Even as we enter the age of video and other more prominent multi-media, reading text on a page or screen remains the dominant gatekeeper for student success in the schools we construct. Recent CAASPP results in mathematics as compared to previous year’s CST tests are testament to the fact that now even in math, a student’s reading ability and interest plays a major role in their success in other subjects such as math. This emphasis on reading in all the new tests and our new common core curriculum reflects the society’s demand for ever more analytical readers in society and the work place. All of this being said, RSD wants to help every child get on a path to loving to read and to becoming excellent readers. If they do, test scores and other metrics such as grades will likely follow in kind. More importantly, reading is a door to information, adventure, knowledge, and a process of understanding the world while understanding the self.
Reading is also a bridge to new mindsets and connections to the vast heritage of leaning developed by mankind. Reading is an efficient means to store and recall information and develop wisdom whether it is accessed through great novels, blog posts, or technical journals and articles. Along these lines, we are working to help every Rio learner develop as decoders of the sounds and symbols of the English language while quickly learning to makde sense of and understand what they read. At our Rio Real Dual Language Immersion Academy, in all our libraries, and in our middle school second language programs we are doing the same for student learning in Spanish, Mixtec languages, and other non-English languages.
Rio S.D. is also working to help every learner read “Academic Language” and the language of school and scholarly work such as research. We endeavor to guide children to “read” their community and local and global cultures such that they can better navigate them in the present and future. Yes Reading is Fundamental, but its not the only thing, and reading that is relevant and meaningful comes in the context of reading to learn as we learn to read. In this we mean that students learn to improve as readers as they use reading to learn about their subject areas and their interests. This year we are ever more focused on creating a community of readers such that all our teachers are playing a reading role by helping to support developing readers in every class from Physical Education to Music. While these subject area teachers may not be “reading teachers” as such, we are helping them to build the capacity to support learners as readers in their classes.

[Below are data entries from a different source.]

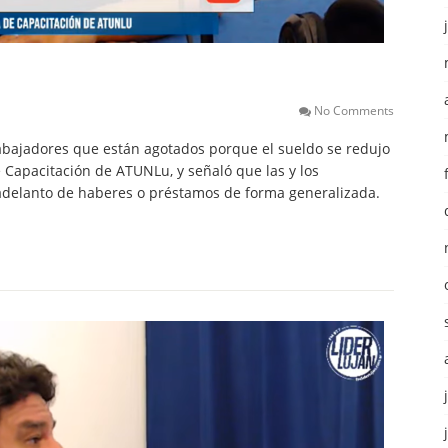
No Comments
trabajadores que están agotados porque el sueldo se redujo
e Capacitación de ATUNLu, y señaló que las y los
delanto de haberes o préstamos de forma generalizada.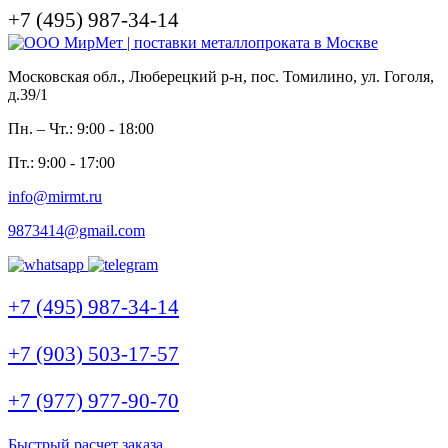
+7 (495) 987-34-14
Московская обл., Люберецкий р-н, пос. Томилино, ул. Гоголя,
д.39/1
Пн. – Чт.: 9:00 - 18:00
Пт.: 9:00 - 17:00
info@mirmt.ru
9873414@gmail.com
+7 (495) 987-34-14
+7 (903) 503-17-57
+7 (977) 977-90-70
Быстрый расчет заказа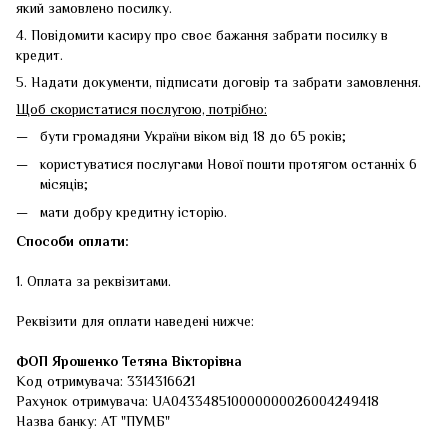
який замовлено посилку.
4. Повідомити касиру про своє бажання забрати посилку в
кредит.
5. Надати документи, підписати договір та забрати замовлення.
Щоб скористатися послугою, потрібно:
бути громадяни України віком від 18 до 65 років;
користуватися послугами Нової пошти протягом останніх 6
місяців;
мати добру кредитну історію.
Способи оплати:
1. Оплата за реквізитами.
Реквізити для оплати наведені нижче:
ФОП
Ярошенко Тетяна Вікторівна
Код отримувача: 3314316621
Рахунок отримувача: UA043348510000000026004249418
Назва банку: АТ "ПУМБ"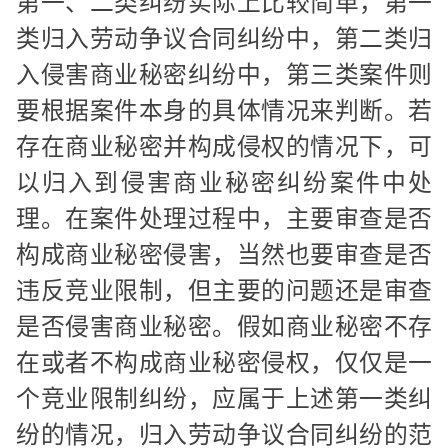
第一、二类纠纷实际上比较简单，第一
类归入劳动争议合同纠纷中，第二类归
入侵害商业秘密纠纷中，第三类案件则
要根据案件本身的具体情况来判断。若
存在商业秘密并构成侵权的情况下，可
以归入到侵害商业秘密纠纷案件中处
理。在案件处理过程中，主要审查是否
构成商业秘密侵害，当然也要审查是否
违反竞业限制，但主要的问题还是审查
是否侵害商业秘密。假如商业秘密不存
在或者不构成商业秘密侵权，仅仅是一
个竞业限制纠纷，应属于上述第一类纠
纷的情况，归入劳动争议合同纠纷的范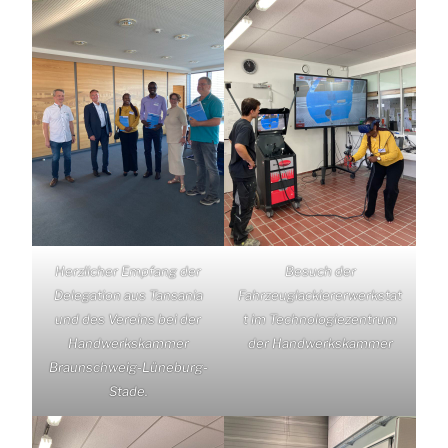
Herzlicher Empfang der
Besuch der
Delegation aus Tansania
Fahrzeuglackiererwerkstat
und des Vereins bei der
t im Technologiezentrum
Handwerkskammer
der Handwerkskammer
Braunschweig-Lüneburg-
Stade.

Our partnership with a team from California Lutheran University (CLU) and their California Reading and Literature Project (CLRP) is helping us build a firm foundation of reading teaching skills. Together we are poised to make great improvements in our students’ reading interest and excellence. We are also employing Improvement Science utilizing a recent partnership with edleader21 and the Carnegie Foundation for the Advancement of Teaching as we create Network Improvement Communities (NICs) aimed at improving literacy skills and interest for all students with a special focus on English Language Learners. Together, we are about to roll out our most ambitious initiative to partner with parents and families to support their children’s development as readers. We have partnered with an educational software company, Learning Priority, to develop tools that connect children, families, and school in a process of mutual support for the development of interested and excellent readers.
The LP/RSD learning dashboard will soon be active in allowing student, teacher, and family to access their child’s reading assessment results in relation to their grade level expectations. In its second phase the dashboard will also allow parents and teachers to quickly dive through the digital score and directly experience hearing their child read and examining their fluency, accuracy, and comprehension by listening and viewing their child’s recorded reading and retell of a grade level passage. This simple tool is our first major digital effort to systematically connect families to their children’s reading development via a simple digital toll you can access on your cell phone.
All of these and many more efforts acknowledge that children have many things to learn in school while considering that their reading interest and ability is a critical gatekeeper to their success in school. We look forward to the dashboard rollout and to getting feedback and guidance from parents about its ongoing development as a communication tool for the 21st century.